IT’S likely that an insidious infectious disease was a significant cause of barrenness or abortion in ewes last year, according to the latest diagnostic results from MSD Animal Health.
Blood samples from UK sheep farms were tested during 2016 when the subsidised Expertis FlockCheck diagnostic service was available to vets between March and July, last year. 
According to the data, 79% of flocks tested showed evidence of exposure to the parasite toxoplasma gondii, which causes toxoplasmosis. 
The data also revealed that 76% of flocks had been exposed to chlamydophila abortus bacteria, the organism causing enzootic abortion (EAE), with 60% of flocks having been exposed to both organisms.

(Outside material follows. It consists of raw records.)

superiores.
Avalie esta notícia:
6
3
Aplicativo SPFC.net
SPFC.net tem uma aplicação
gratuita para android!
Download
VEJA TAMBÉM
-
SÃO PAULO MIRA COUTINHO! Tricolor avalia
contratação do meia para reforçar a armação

“A preliminary analysis of 2017 data to date shows a similar overall disease picture, albeit with a slightly higher figure of 81% for exposure to toxoplasma gondii,” said MSD Animal Health’s livestock veterinary adviser, Stephanie Small.

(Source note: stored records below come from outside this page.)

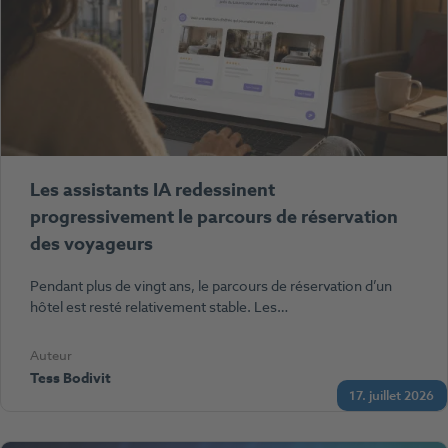
Les assistants IA redessinent
progressivement le parcours de réservation
des voyageurs
Pendant plus de vingt ans, le parcours de réservation d’un
hôtel est resté relativement stable. Les…
Auteur
Tess Bodivit
17. juillet 2026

Ms Small said this highlighted the widespread prevalence of these financially damaging diseases in the national flock and is urging all sheep producers to discuss their individual farm situation with their vet, well in advance of the upcoming autumn tupping season.
She added: “Toxoplasmosis, in particular, remains a key cause of barrenness and abortion in UK sheep flocks. It also causes re-absorptions, mummified foetuses, stillbirths and weakly lambs, and as a result of the range of different disease pictures that can manifest, its effects on flock profits are often vastly underestimated. 
Toxo is so widespread that the industry focus should be on preventing infection in breeding ewes and the best way to do that is to vaccinate replacements well before they go to the ram. The clear industry advice is to ensure every ewe is vaccinated before it breeds.
“Sheep pick up the infection from the environment and so normal biosecurity measures are not enough to control the disease. Infected cats shed toxoplasma eggs in their faeces and sheep become infected when they ingest these eggs from contaminated pasture, feed and water,” Ms Small added. 
On EAE, she said: “This is caused by chlamydophila abortus bacteria and the disease can cause devastating abortion storms affecting approximately 25% of ewes. Once a flock has it, it is likely it will never disappear due to its persistence in carrier sheep. It often arrives via bought-in replacements and is passed on from ewe to ewe at lambing time. If an unvaccinated ewe is infected she will more than likely abort in the next pregnancy.”
Ms Small urged those who had a flock barren rate greater than 2% last season to talk to their vet for advice well before tupping this year, even if diagnostic blood samples have not been taken.